Tackling global warming would make everyone's lives better in so many ways. More insulated houses? Great, lower heating bills, more pleasant homes, less old people admitted to A&E. More railway stations? Watch those rural economies pick up, and businesses relocate outside London. Less dependency on oil? A massive reduction in exploded squaddies, plus those foreign interventions are really expensive. Build some wind turbines and train carriages, we could site the manufacturing plants in Liverpool or Birmingham and cut that benefits bill they're always banging on about.

Now, clearly I'm not expecting the government to do any of these things. Firstly, doing something would require them to toss aside their sustaining ideology, which is that the free market will solve everything. Secondly, there are so many incentives for them to do nothing. Many people make money out of the industries that perpetuate global warming. I'm sure there might be people who could make money out of tackling it too, but a guy in a garret with a brilliant idea is no match for a petrol corporation with a team of paid lobbyists. And politicians need money from the people who make money out of politicans doing nothing.

Thirdly, the last thing politicians like is a challenge. And if we are going to actually start dealing with climate change there are so very many things that need to be done. Rerouting railway lines. Planting trees to catch water before it floods; encouraging a transport system that doesn't guzzle petrol; generating electricity through a renewable method, an agricultural system that doesn't ship food from one end of the country and back again, an economic policy that means workers don't travel for hours to get to work. It's not one tweak, like pumping more money into the nhs to reduce waiting times. It requires engineering, both social and actual, and plans years ahead, and dealing with difficult, intractable problems, and conflicts of interest, and unpleasantness. It's so much easier to spin a bit, and get rewarded with a headline.

But I'm really sure that them being unlikely to do anything about it, isn't the same as it being impossible to do anything about it.

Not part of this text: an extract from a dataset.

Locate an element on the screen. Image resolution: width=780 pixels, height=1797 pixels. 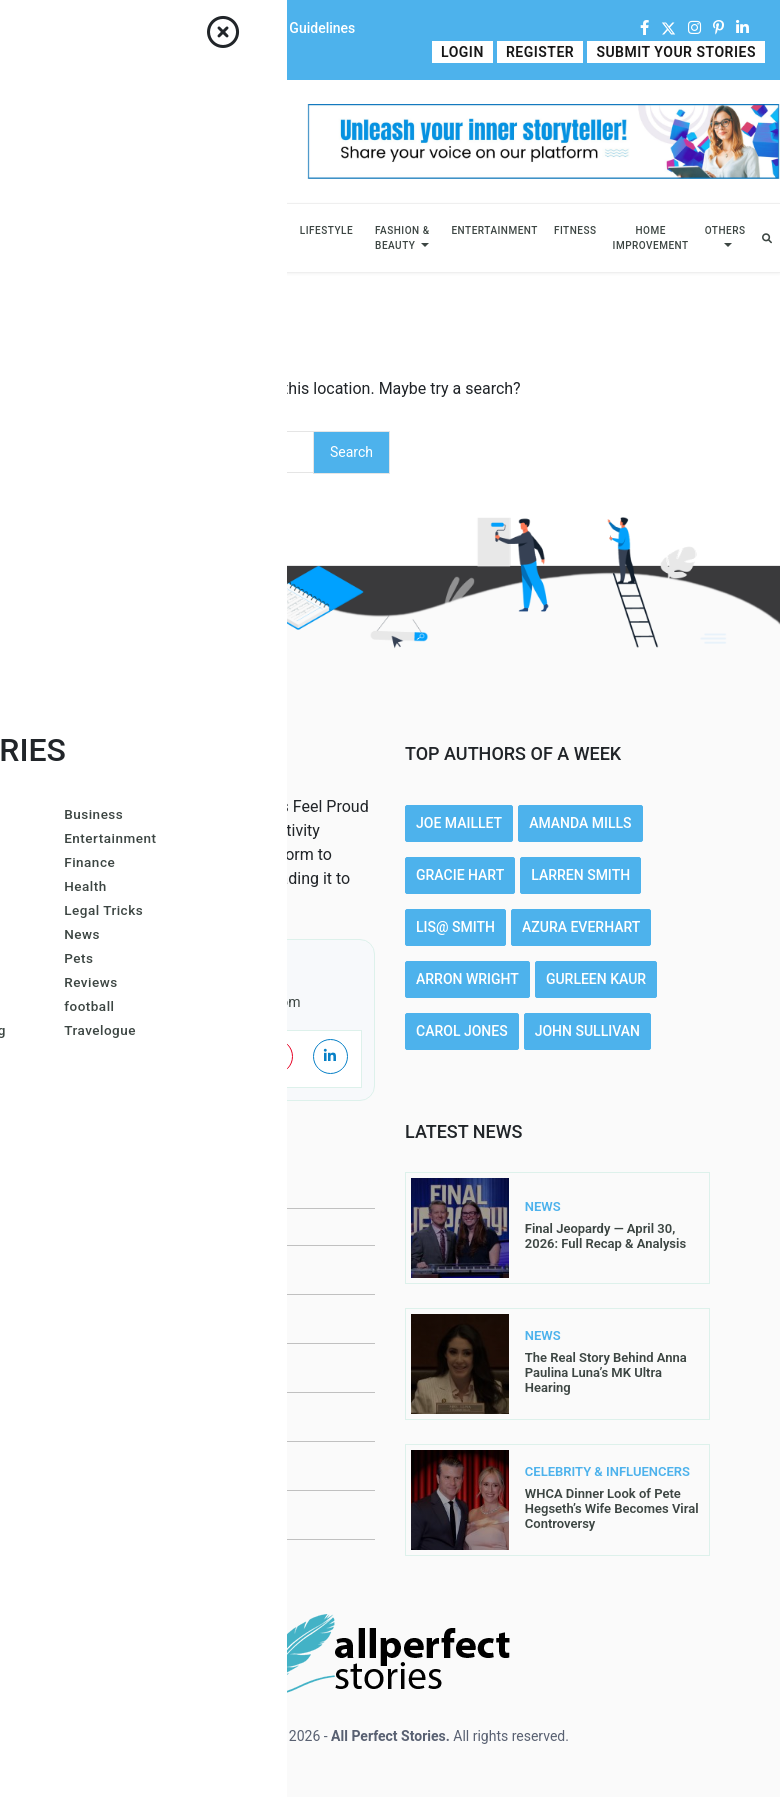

Recently, for unrelated reasons, I've been reading a lot about World War Two. It's very apparent how everyone understood that collective effort was the only chance of survival. It's shocking, when you're used to the glacial pace of official action in 2014, to realise how fast things got turned over from one purpose to another when everyone put their minds to it. It really is possible to turn things round quite quickly, just as long as you admit there's an emergency. And don't just stand around looking blank, muttering how you 'suspect' that the Nazis might have something to do with the blitz.

1 comment:

  1. You are speaking pure common sense. The industrialists and their apologists in government and the media want to squeeze every drop of profit out of the world before it goes tits-up due to climate change and peak oil.
    BTW, it struck me at the time of the Beijing Olympics that a nation which can put on such a show can 'turn things over from one purpose to another' quite efficiently. Calls into question our lumbering political system which can only deliver what has been delivered before (i.e. inherently conservative, and not up to C21st tasks). Where do we go from here? Round in a negative feedback loop.
    "Tackling global warming would make everyone's lives better in so many ways". Yep.